Most of my time so far has been diving. I decided to go for my advanced open water certification, which means five dives in two and a half days. I walked into the Manta dive shop at one something in the afternoon my first day to ask about signing up, and was told yes there’s an advanced course starting, we’re leaving at 2:30 so go get your swimsuit. I’ve done two dives so far, 18-meter drift dive in the strong currents by a sea wall and one 30-meter (100-foot) dive this morning. So far there’ve been three moray eels three sea turtles, all sorts of gorgeous colorful fish, but no sharks. I took my underwater camera down this morning and came out with 120 shots of blue-gray fuzz. From those pictures you’d think there were only about three fish in the ocean, since that’s as many as you can make out from the blue. I swear I stuck the camera right in one eel’s face, but there’s no trace of him that I can see in the photos. (Vampire eel?) Oh well. Tonight is a night dive, which should be a lot of fun. I’m told the phosphorescence is amazing. (ETA: several more moray eels, a trumpetfish, an octopus, some mantis shrimp, a 6-foot long black-and-white striped sea snake about two feet below me, a cuttlefish, a school of gigantic bumphead parrotfish, and more other fish than I could hope to name. Still no sharks. Later pictures are a bit better, and will be up eventually.)

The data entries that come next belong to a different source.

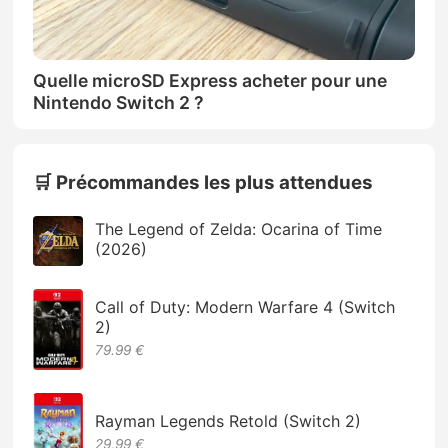
Quelle microSD Express acheter pour une
Nintendo Switch 2 ?
🛒 Précommandes les plus attendues
The Legend of Zelda: Ocarina of Time
(2026)
Call of Duty: Modern Warfare 4 (Switch
2)
79.99 €
Rayman Legends Retold (Switch 2)
29,99 €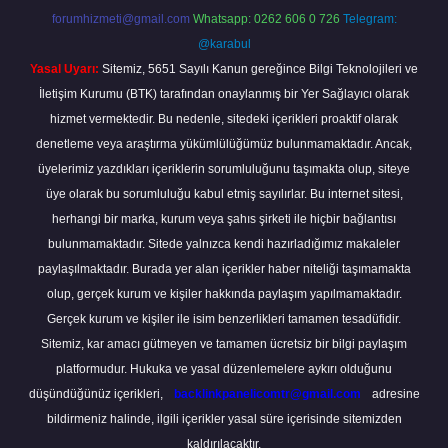
forumhizmeti@gmail.com
Whatsapp: 0262 606 0 726
Telegram:
@karabul
Yasal Uyarı:
Sitemiz, 5651 Sayılı Kanun gereğince Bilgi Teknolojileri ve
İletişim Kurumu (BTK) tarafından onaylanmış bir Yer Sağlayıcı olarak
hizmet vermektedir. Bu nedenle, sitedeki içerikleri proaktif olarak
denetleme veya araştırma yükümlülüğümüz bulunmamaktadır. Ancak,
üyelerimiz yazdıkları içeriklerin sorumluluğunu taşımakta olup, siteye
üye olarak bu sorumluluğu kabul etmiş sayılırlar. Bu internet sitesi,
herhangi bir marka, kurum veya şahıs şirketi ile hiçbir bağlantısı
bulunmamaktadır. Sitede yalnızca kendi hazırladığımız makaleler
paylaşılmaktadır. Burada yer alan içerikler haber niteliği taşımamakta
olup, gerçek kurum ve kişiler hakkında paylaşım yapılmamaktadır.
Gerçek kurum ve kişiler ile isim benzerlikleri tamamen tesadüfidir.
Sitemiz, kar amacı gütmeyen ve tamamen ücretsiz bir bilgi paylaşım
platformudur. Hukuka ve yasal düzenlemelere aykırı olduğunu
düşündüğünüz içerikleri,
backlinkpanelicomtr@gmail.com
adresine
bildirmeniz halinde, ilgili içerikler yasal süre içerisinde sitemizden
kaldırılacaktır.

So that’s where I am now. I expect my next two days will be mainly diving, napping, and relaxing on the beach, with maybe some snorkeling on the last day. I’ll post again if anything interesting happens, otherwise you’ll hear from me next week in Chiang Mai.

ETA: Last night here, finally made it to the internet café during open hours. Better late than never. No snorkeling, but lots of diving, walking, eating coconuts, and reading on the hammock in front of my bungalow. Life could be worse.